Last spring, I took an online learning module developed by the pediatric department designed to test my knowledge of vaccines. For my participation in this experimental project I received a Starbucks gift card. Last month, I took a survey designed to evaluate some of our internal clinic procedures. For my participation I received…a Starbucks gift card. The thing is, I don’t actually drink coffee!
Most of you reading this won’t understand what it’s like for a non-coffee drinker like myself. Coffee is so pervasive in our society, soon it will be coming out of our faucets! I replay the following scene at least a few times every week.
Colleague #1: Hey, I’m going to the cafeteria to get some coffee, anyone want some?”

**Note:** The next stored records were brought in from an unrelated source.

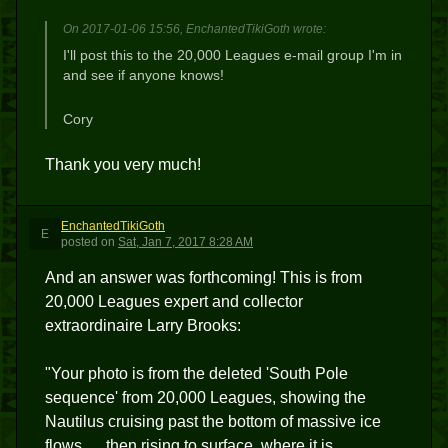
On 2017-01-06 15:56, EnchantedTikiGoth wrote:
I'll post this to the 20,000 Leagues e-mail group I'm in
and see if anyone knows!
Cory
Thank you very much!
EnchantedTikiGoth
E
posted
on
Sat, Jan 7, 2017 8:28 AM
And an answer was forthcoming! This is from
20,000 Leagues expert and collector
extraordinaire Larry Brooks:
"Your photo is from the deleted 'South Pole
sequence' from 20,000 Leagues, showing the
Nautilus cruising past the bottom of massive ice
flows .... then rising to surface, where it is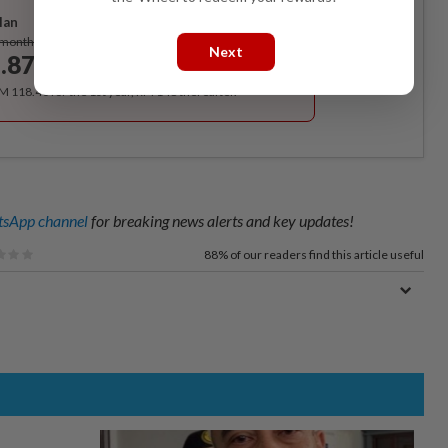
lan
Subscribe
/month
Next
.87
/month
RM 118.40 for the 1st year, RM 148 thereafter.
sApp channel
for breaking news alerts and key updates!
88%
of our readers find this article useful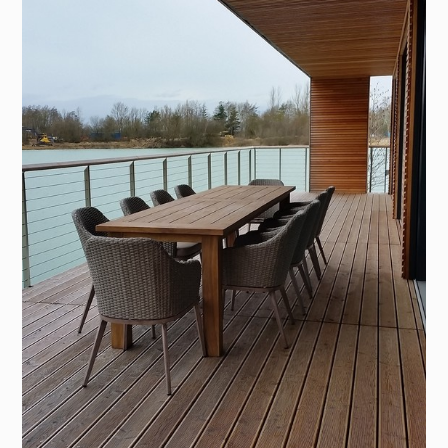
HOME
PROJECTS
ABOUT
PROCESS
SERVICES
CONTACT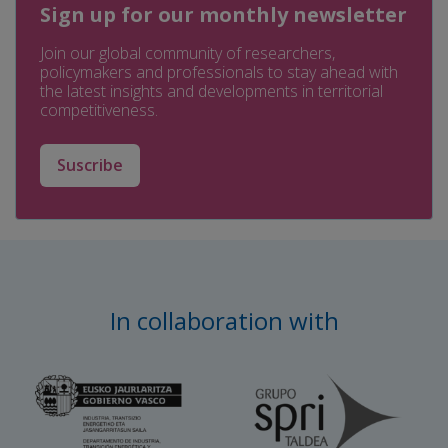
Sign up for our monthly newsletter
Join our global community of researchers,
policymakers and professionals to stay ahead with
the latest insights and developments in territorial
competitiveness.
Suscribe
In collaboration with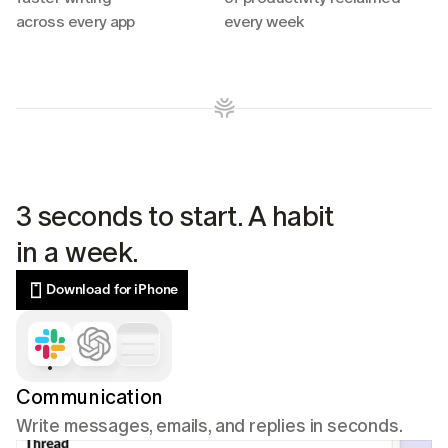
across every app
every week
3 seconds to start. A habit 
in a week.
Download for iPhone
Communication
Write messages, emails, and replies in seconds.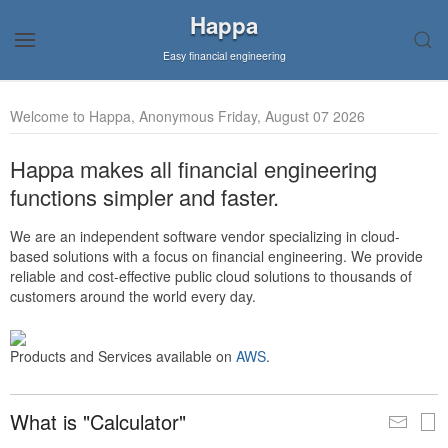
Happa
Easy financial engineering
Welcome to Happa, Anonymous Friday, August 07 2026
Happa makes all financial engineering
functions simpler and faster.
We are an independent software vendor specializing in cloud-
based solutions with a focus on financial engineering. We provide
reliable and cost-effective public cloud solutions to thousands of
customers around the world every day.
Products and Services available on
AWS
.
What is "Calculator"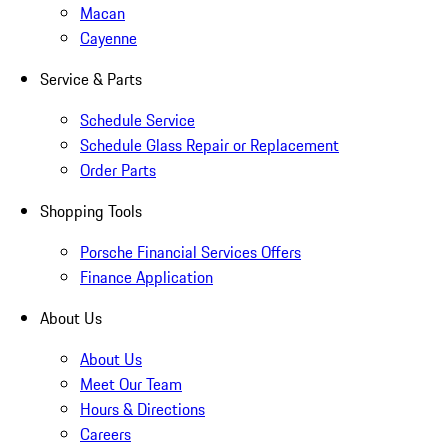
Macan
Cayenne
Service & Parts
Schedule Service
Schedule Glass Repair or Replacement
Order Parts
Shopping Tools
Porsche Financial Services Offers
Finance Application
About Us
About Us
Meet Our Team
Hours & Directions
Careers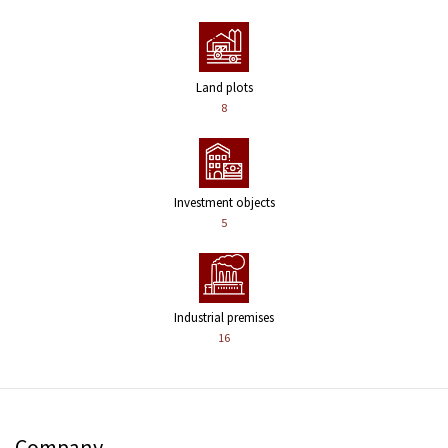
Land plots
8
Investment objects
5
Industrial premises
16
Company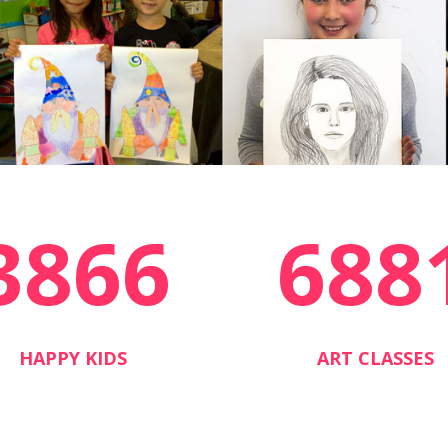
3866
688
HAPPY KIDS
ART CLASSES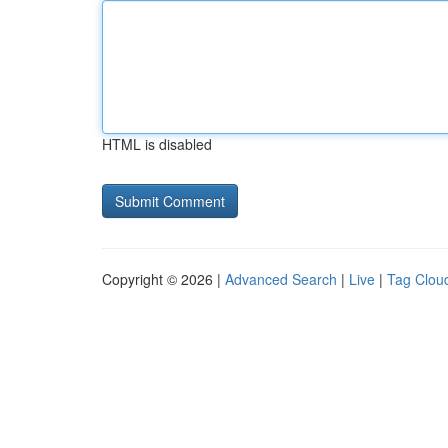
HTML is disabled
Copyright © 2026 |
Advanced Search
|
Live
|
Tag Clou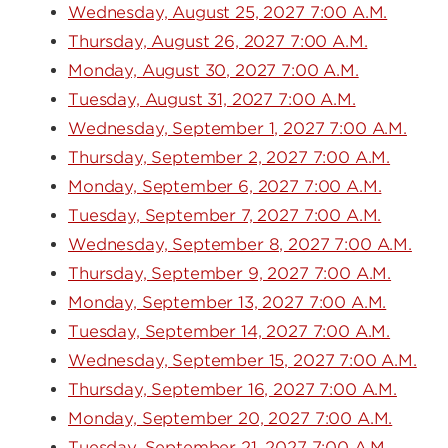
Wednesday, August 25, 2027 7:00 A.M.
Thursday, August 26, 2027 7:00 A.M.
Monday, August 30, 2027 7:00 A.M.
Tuesday, August 31, 2027 7:00 A.M.
Wednesday, September 1, 2027 7:00 A.M.
Thursday, September 2, 2027 7:00 A.M.
Monday, September 6, 2027 7:00 A.M.
Tuesday, September 7, 2027 7:00 A.M.
Wednesday, September 8, 2027 7:00 A.M.
Thursday, September 9, 2027 7:00 A.M.
Monday, September 13, 2027 7:00 A.M.
Tuesday, September 14, 2027 7:00 A.M.
Wednesday, September 15, 2027 7:00 A.M.
Thursday, September 16, 2027 7:00 A.M.
Monday, September 20, 2027 7:00 A.M.
Tuesday, September 21, 2027 7:00 A.M.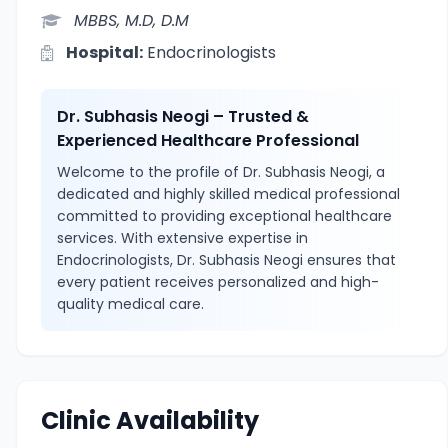
MBBS, M.D, D.M
Hospital:
Endocrinologists
Dr. Subhasis Neogi – Trusted &
Experienced Healthcare Professional
Welcome to the profile of Dr. Subhasis Neogi, a
dedicated and highly skilled medical professional
committed to providing exceptional healthcare
services. With extensive expertise in
Endocrinologists, Dr. Subhasis Neogi ensures that
every patient receives personalized and high-
quality medical care.
Clinic Availability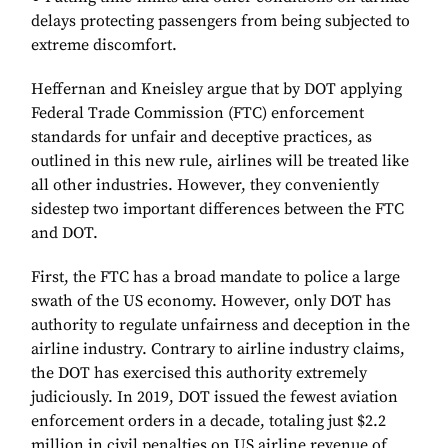
delays protecting passengers from being subjected to
extreme discomfort.
Heffernan and Kneisley argue that by DOT applying
Federal Trade Commission (FTC) enforcement
standards for unfair and deceptive practices, as
outlined in this new rule, airlines will be treated like
all other industries. However, they conveniently
sidestep two important differences between the FTC
and DOT.
First, the FTC has a broad mandate to police a large
swath of the US economy. However, only DOT has
authority to regulate unfairness and deception in the
airline industry. Contrary to airline industry claims,
the DOT has exercised this authority extremely
judiciously. In 2019, DOT issued the fewest aviation
enforcement orders in a decade, totaling just $2.2
million in civil penalties on US airline revenue of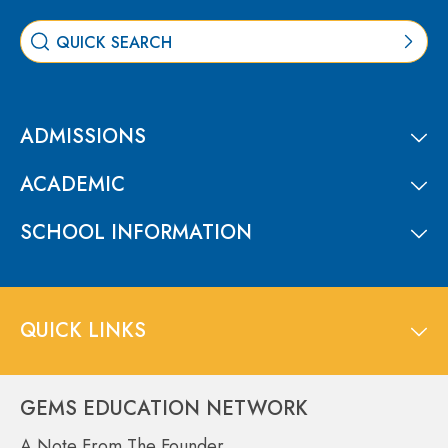
ADMISSIONS
ACADEMIC
SCHOOL INFORMATION
QUICK LINKS
GEMS EDUCATION NETWORK
A Note From The Founder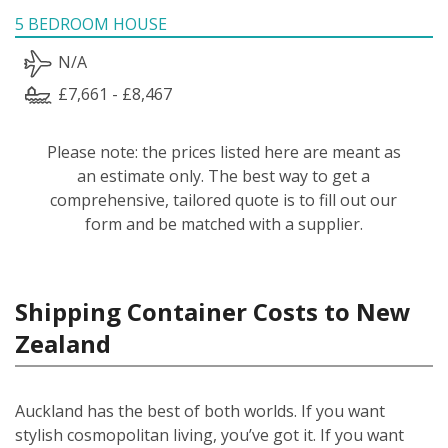
5 BEDROOM HOUSE
N/A
£7,661 - £8,467
Please note: the prices listed here are meant as
an estimate only. The best way to get a
comprehensive, tailored quote is to fill out our
form and be matched with a supplier.
Shipping Container Costs to New
Zealand
Auckland has the best of both worlds. If you want
stylish cosmopolitan living, you’ve got it. If you want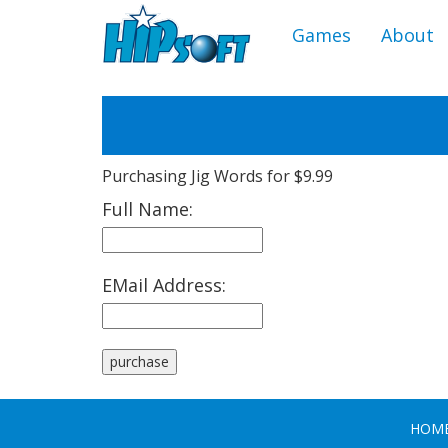
Games
About
Purchasing Jig Words for $9.99
Full Name:
EMail Address:
HOM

Colleague #2: Sure, I’ll join you.
Colleague #3,4,5…17: Us too!
(Everyone turns to me)
Colleagues 1-17 (simultaneously): James?
Me: No, no thanks. No coffee for me.
Colleague #1: You sure?
Me: Yes, I’m sure.
Colleagues 1-17: (exchange confused looks and murmur to each other) Really?
Me: Yes! Yes, I’m absolutely sure. Please, read my lips…no coffee for me. Really!
Coffee is everywhere in our society. Every morning, someone in my vicinity is either brewing it or buying it or grinding it, or french pressing it…and I am constantly having to refuse offers of coffee. Pretty soon, I’m going to start wearing a sign on my head that reads, “To you generous offer of coffee, I politely decline,” and save everyone the trouble.
I do actually drink it sometimes. Just not first thing in the morning. It makes me nauseous, jittery and have to pee when I start the day with it. But, back to my original point, couldn’t the ‘thank you’s’ for the various research projects I have so selflessly contributed to be a gift card from some other, non-coffee specializing establishment? Why not an iTunes gift card, or a coupon for a free lap dance at Club Ecstasy? (Not that I’ve ever been there…just sayin’) Or better yet, the gift could simply be a syringe filled with dopamine that I could inject directly into my brain. That would be cool.